Objectives (1) To explore the relationship between regionally implemented dog control strategies and dog bite injuries (DBIs) and (2) to evaluate current implementation of dog control strategies.
Methods Observational study using a nationwide online survey of territorial authorities (TAs). Domains of interest included complaints for attacks on people, dog population, primary and secondary prevention strategies, resourcing and perspectives of current strategies. Quantitative variables were compared with DBI Accident Compensation Corporation (ACC) claims by region from 2014 to 2018.
Results Two-thirds of TAs (70%; n=47/67) responded to the survey. No clear relationship was observed between DBIs and: registered dog population, proportion sterilisations or microchipping, classifications due to dog behaviour, or existing limited resourcing. Legislated breeds and infringements for failure to control a dog or non-registration were higher in areas with greater DBIs. Educational messages varied widely and were predominantly victim directed (67%; n=71/106). Complaints for dog attacks on people were lower than DBIs in most areas, with no formal cross-agency notification policies. Few prosecutions or dog destruction orders were made.

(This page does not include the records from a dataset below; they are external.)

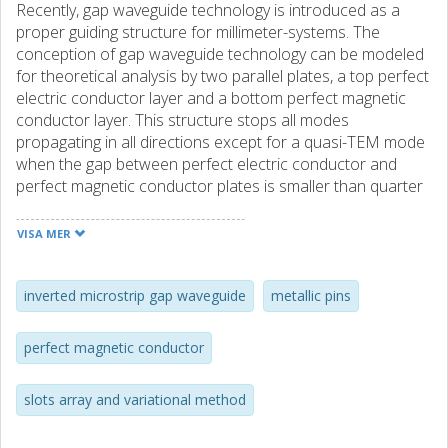
Recently, gap waveguide technology is introduced as a
proper guiding structure for millimeter-systems. The
conception of gap waveguide technology can be modeled
for theoretical analysis by two parallel plates, a top perfect
electric conductor layer and a bottom perfect magnetic
conductor layer. This structure stops all modes
propagating in all directions except for a quasi-TEM mode
when the gap between perfect electric conductor and
perfect magnetic conductor plates is smaller than quarter
wavelength at an operating frequency. Until now there are
already four different visions of this novel conception-
VISA MER
groove, ridge, inverted microstrip and microstrip ridge gap
waveguides. Among those four structures, the inverted
microstrip gap waveguide has same obvious advantages.
inverted microstrip gap waveguide
metallic pins
First of all, it has a uniform bed of nails while the others do
not. This uniform pin structure makes the fabrication much
perfect magnetic conductor
easier and cheaper. Secondly, fabrication of microstrip
circuitry on PCB by etching is accurate and very low cost.
slots array and variational method
In addition, theories and design principles of microstrip
technologies are very well-developed. Therefore, my work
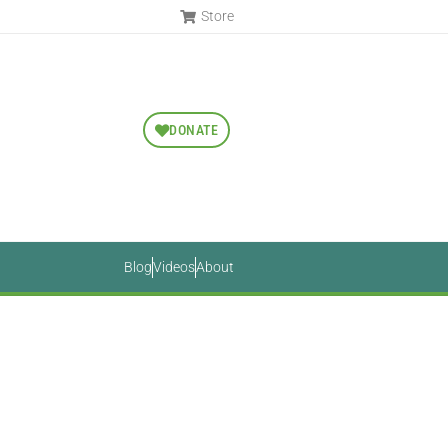
Store
DONATE
Blog
Videos
About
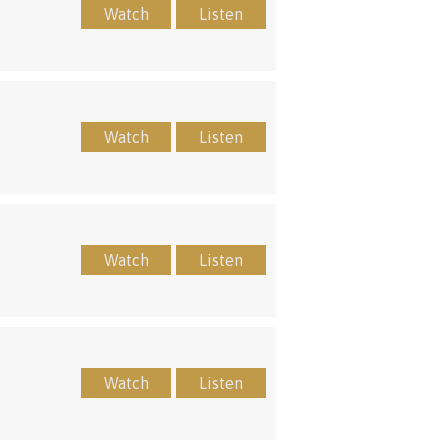
Watch
Listen
Watch
Listen
Watch
Listen
Watch
Listen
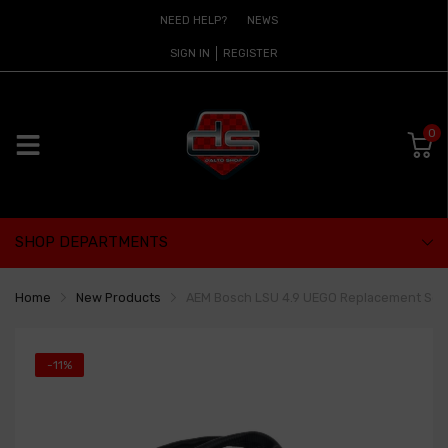
NEED HELP?
NEWS
SIGN IN
REGISTER
0
SHOP DEPARTMENTS
Home
New Products
AEM Bosch LSU 4.9 UEGO Replacement Sen
-11%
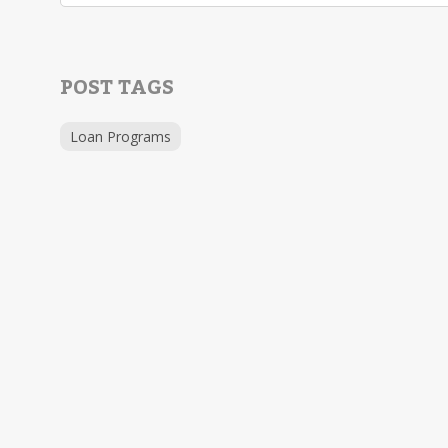
POST TAGS
Loan Programs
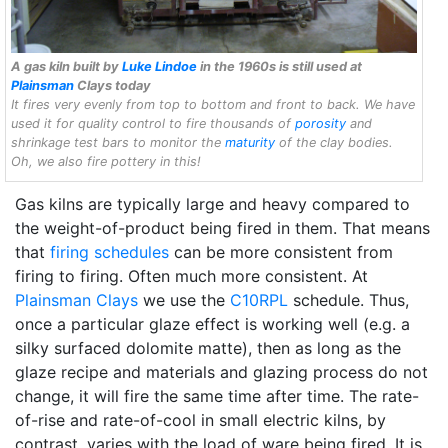
A gas kiln built by
Luke Lindoe
in the 1960s is still used at
Plainsman
Clays today
It fires very evenly from top to bottom and front to back. We have
used it for quality control to fire thousands of
porosity
and
shrinkage test bars to monitor the
maturity
of the clay bodies.
Oh, we also fire pottery in this!
Gas kilns are typically large and heavy compared to
the weight-of-product being fired in them. That means
that
firing schedules
can be more consistent from
firing to firing. Often much more consistent. At
Plainsman Clays
we use the
C10RPL
schedule. Thus,
once a particular glaze effect is working well (e.g. a
silky surfaced dolomite matte), then as long as the
glaze recipe and materials and glazing process do not
change, it will fire the same time after time. The rate-
of-rise and rate-of-cool in small electric kilns, by
contrast, varies with the load of ware being fired. It is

Conclusions Regional inequity in DBIs could not be explained by differences in the registered dog population or dog control strategies. Minimal and inequitable resourcing exists to implement current dog control strategies and provide owner-directed education. Gaps in legislation include environmental barrier requirements for all dogs (leash/muzzle use, adequate fencing), notification of incidents and child protection. Partnership with the Indigenous community (Māori) and other community groups will be required to implement these measures successfully.
- Public Health
- Animal bites
- Child Survival
Data availability statement
All data relevant to the study are included in the article or uploaded as supplementary information.